(Source material Opens)

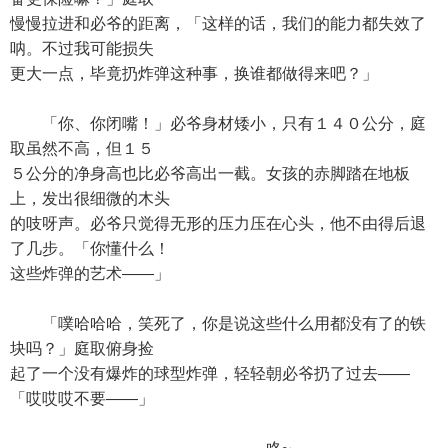
慢慢拉进和必爷的距离，「这样的话，我们的能力都失效了
呐。不过我可能损失
更大一点，毕竟扔炸弹这种事，换谁都做得来吧？」
「你、你闭嘴！」必爷身材矮小，只有１４０公分，庭
取虽然不高，但１５
５公分的净身高也比必爷高出一截。女孩的赤脚踏在地板
上，发出很细微的木头
的吱呀声。必爷只觉得无形的压力压在心头，他不由得后退
了几步。「你懂什么！
这些炸弹的艺术——」
「噗哈哈哈，笑死了，你是说这些什么用都没有了的铁
块吗？」庭取俯身捡
起了一个没有爆炸的球型炸弹，轻轻朝必爷扔了过去——
「哎哎哎不要——」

(Source material Closes)

- [Task item]: The task calls for duplicating the data exactly, with no images kept.

- [Answer section]:
慢慢拉进和必爷的距离，「这样的话，我们的能力都失效了
呐。不过我可能损失
更大一点，毕竟扔炸弹这种事，换谁都做得来吧？」
「你、你闭嘴！」必爷身材矮小，只有１４０公分，庭
取虽然不高，但１５
５公分的净身高也比必爷高出一截。女孩的赤脚踏在地板
上，发出很细微的木头
的吱呀声。必爷只觉得无形的压力压在心头，他不由得后退
了几步。「你懂什么！
这些炸弹的艺术——」
「噗哈哈哈，笑死了，你是说这些什么用都没有了的铁
块吗？」庭取俯身捡
起了一个没有爆炸的球型炸弹，轻轻朝必爷扔了过去——
「哎哎哎不要——」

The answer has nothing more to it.